▶ **Dataset extract**
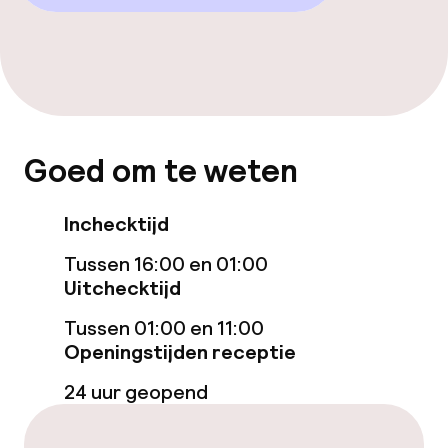
geoptimaliseerde kamers beschikbaar
Entertainment
Gratis wifi
Goed om te weten
Schoonmaakvoorzieningen
Inchecktijd
Wasservice
Tussen 16:00 en 01:00
Uitchecktijd
Zakelijke faciliteiten
Tussen 01:00 en 11:00
Openingstijden receptie
Conferentieruimte
24 uur geopend
Beleid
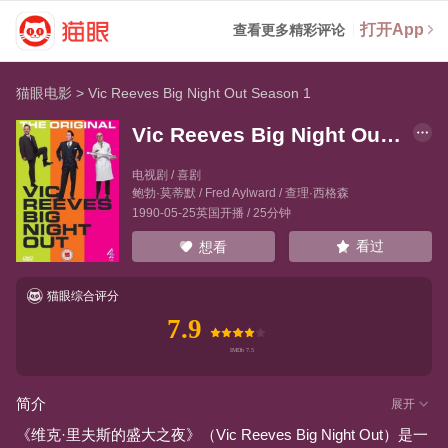
打开App
查看更多精彩评论
猫眼电影
>
Vic Reeves Big Night Out Season 1
Vic Reeves Big Night Out Season 1
电视剧 / 喜剧
鲍勃·莫蒂默
/
Fred Aylward
/
查理·西格森
1990-05-25英国开播 / 25分钟
看过
想看
猫眼综合评分
7.9
简介
展开
《维克·里夫斯的盛大之夜》（Vic Reeves Big Night Out）是一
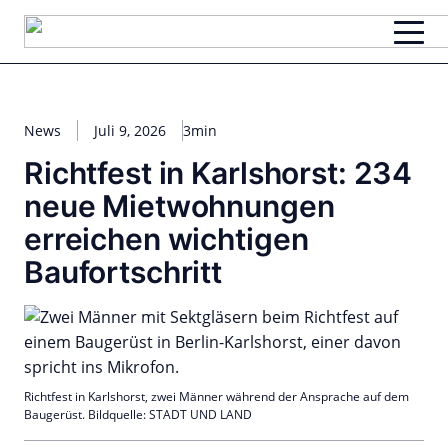
Zum
Inhalt
springen
News
Juli 9, 2026
3min
Richtfest in Karlshorst: 234
neue Mietwohnungen
erreichen wichtigen
Baufortschritt
Richtfest in Karlshorst, zwei Männer während der Ansprache auf dem
Baugerüst. Bildquelle: STADT UND LAND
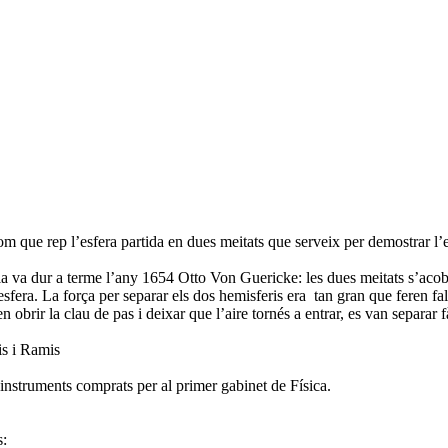
m que rep l’esfera partida en dues meitats que serveix per demostrar l’ex
la va dur a terme l’any 1654 Otto Von Guericke: les dues meitats s’aco
’esfera. La força per separar els dos hemisferis era tan gran que feren fal
en obrir la clau de pas i deixar que l’aire tornés a entrar, es van separar 
s i Ramis
 d'instruments comprats per al primer gabinet de Física.
s:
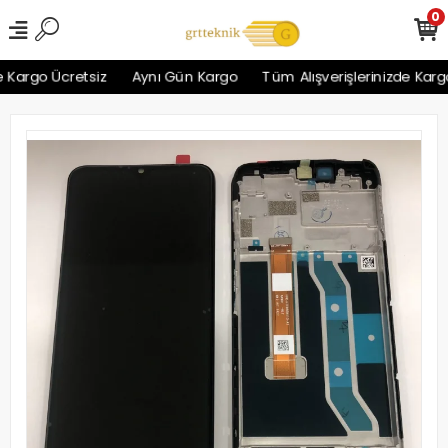
0
Kargo Ücretsiz
Aynı Gün Kargo
Tüm Alışverişlerinizde Kargo 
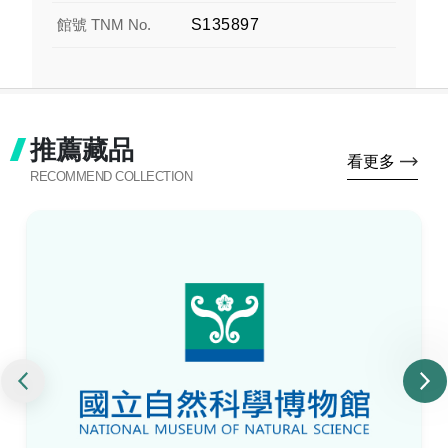
館號 TNM No.
S135897
推薦藏品
看更多
RECOMMEND COLLECTION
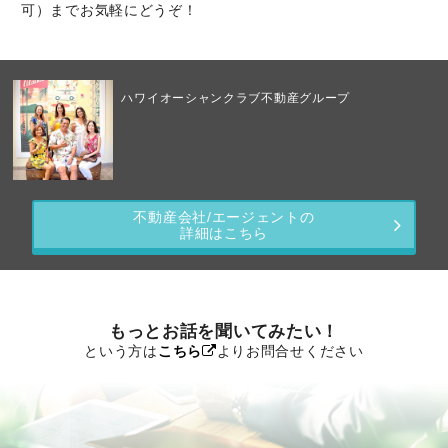
可）までお気軽にどうぞ！
ハワイオーシャンクラブ不動産グループ
不動産会社/エージェントの
詳細はこちら
もっとお話を聞いてみたい！
という方は
こちら
よりお問合せください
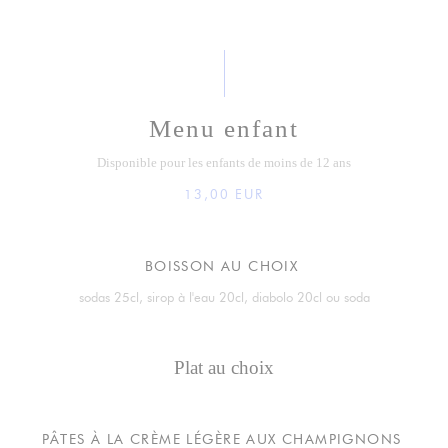
Menu enfant
Disponible pour les enfants de moins de 12 ans
13,00 EUR
BOISSON AU CHOIX
sodas 25cl, sirop à l'eau 20cl, diabolo 20cl ou soda
Plat au choix
PÂTES À LA CRÈME LÉGÈRE AUX CHAMPIGNONS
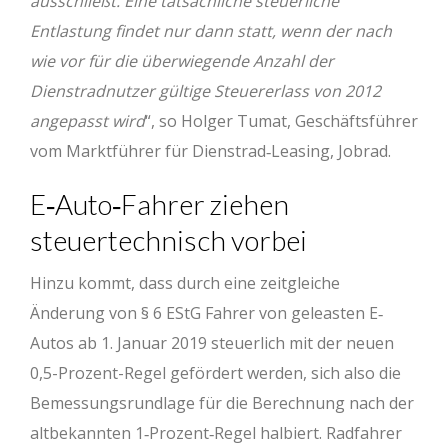
ausschließt. Eine tatsächliche steuerliche
Entlastung findet nur dann statt, wenn der nach
wie vor für die überwiegende Anzahl der
Dienstradnutzer gültige Steuererlass von 2012
angepasst wird
“, so Holger Tumat, Geschäftsführer
vom Marktführer für Dienstrad‐Leasing, Jobrad.
E‐Auto‐Fahrer ziehen
steuertechnisch vorbei
Hinzu kommt, dass durch eine zeitgleiche
Änderung von § 6 EStG Fahrer von geleasten E‐
Autos ab 1. Januar 2019 steuerlich mit der neuen
0,5-Prozent-Regel gefördert werden, sich also die
Bemessungsrundlage für die Berechnung nach der
altbekannten 1‐Prozent‐Regel halbiert. Radfahrer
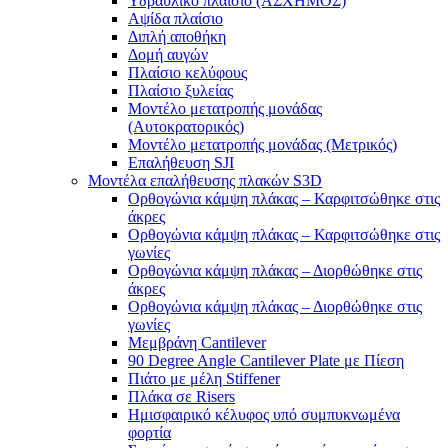
Υδραυλικό πλαίσιο (ΑΣΧΗΜΟΣ)
Αψίδα πλαίσιο
Διπλή αποθήκη
Δομή αυγών
Πλαίσιο κελύφους
Πλαίσιο ξυλείας
Μοντέλο μετατροπής μονάδας
(Αυτοκρατορικός)
Μοντέλο μετατροπής μονάδας (Μετρικός)
Επαλήθευση SJI
Μοντέλα επαλήθευσης πλακών S3D
Ορθογώνια κάμψη πλάκας – Καρφιτσώθηκε στις
άκρες
Ορθογώνια κάμψη πλάκας – Καρφιτσώθηκε στις
γωνίες
Ορθογώνια κάμψη πλάκας – Διορθώθηκε στις
άκρες
Ορθογώνια κάμψη πλάκας – Διορθώθηκε στις
γωνίες
Μεμβράνη Cantilever
90 Degree Angle Cantilever Plate με Πίεση
Πιάτο με μέλη Stiffener
Πλάκα σε Risers
Ημισφαιρικό κέλυφος υπό συμπυκνωμένα
φορτία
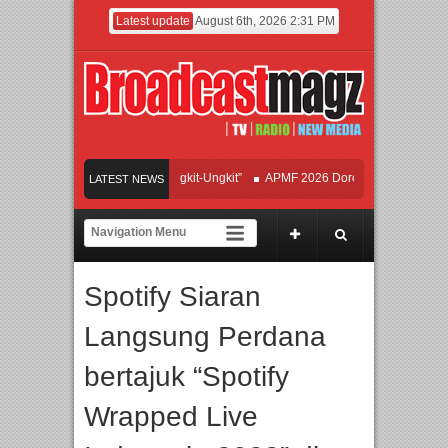
Latest update
August 6th, 2026 2:31 PM
Hipdut Modern “Jangan Ungkit-Ungkit”
APMF 2026 Dorong Industri Beralih da
LATEST NEWS
duan Warisan Dan Semangat Lokal, BIRKENSTOCK INDONESIA Membuka Took di
School, PTBA, dan Kamaju Tingkatkan Kualitas SDM melalui Basic Mechanic Cou
Spotify Siaran
tra Presents The Beatles & Queen – feat. Marcello Tahitoe dan Sandhy Sondoro
Langsung Perdana
bertajuk “Spotify
Wrapped Live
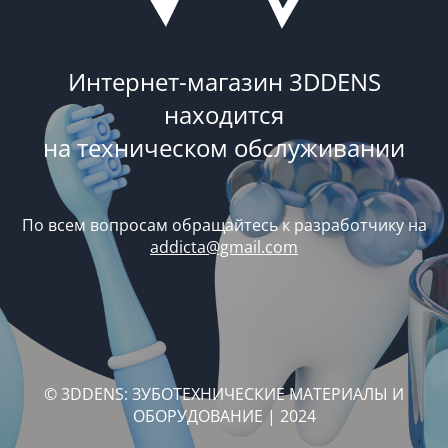
Интернет-магазин 3DDENS
находится
на техническом обслуживании
По всем вопросам обращайтесь к разработчику на
addicta@gmail.com
© 3DDENS: ЗУБОТЕХНИЧЕСКИЕ МАТЕРИАЛЫ И
ОБОРУДОВАНИЕ | 2024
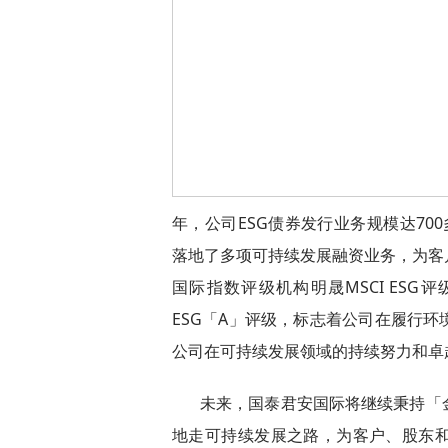
年，公司ESG债券发行业务规模达70
落地了多项可持续发展融资业务，为客
国际指数评级机构明晟MSCI ESG评
ESG「A」评级，标志着公司在履行
公司在可持续发展领域的持续努力和卓
未来，国泰君安国际将继续秉持「
地走可持续发展之路，为客户、股东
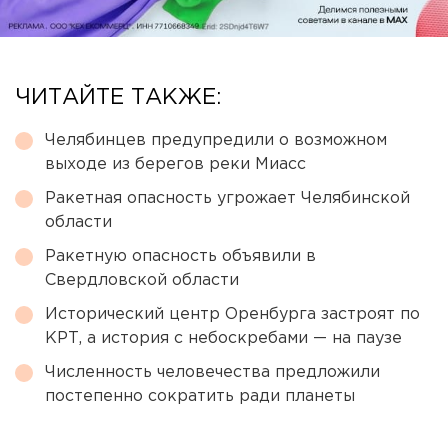
ЧИТАЙТЕ ТАКЖЕ:
Челябинцев предупредили о возможном
выходе из берегов реки Миасс
Ракетная опасность угрожает Челябинской
области
Ракетную опасность объявили в
Свердловской области
Исторический центр Оренбурга застроят по
КРТ, а история с небоскребами — на паузе
Численность человечества предложили
постепенно сократить ради планеты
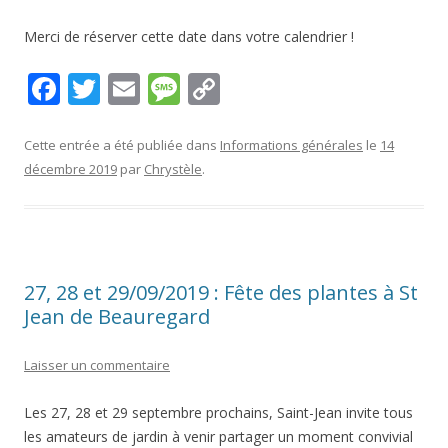
Merci de réserver cette date dans votre calendrier !
F
T
E
M
C
ac
w
m
e
o
e
itt
ai
ss
p
Cette entrée a été publiée dans
Informations générales
le
14
décembre 2019
par
Chrystèle
.
b
er
l
a
y
o
g
Li
o
e
n
k
k
27, 28 et 29/09/2019 : Fête des plantes à St
Jean de Beauregard
Laisser un commentaire
Les 27, 28 et 29 septembre prochains, Saint-Jean invite tous
les amateurs de jardin à venir partager un moment convivial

▶ **What to work on**
Which lines of the data contain the word "meitats"? Copy each one.

▶ **Solution**
m que rep l’esfera partida en dues meitats que serveix per demostrar l’ex
la va dur a terme l’any 1654 Otto Von Guericke: les dues meitats s’aco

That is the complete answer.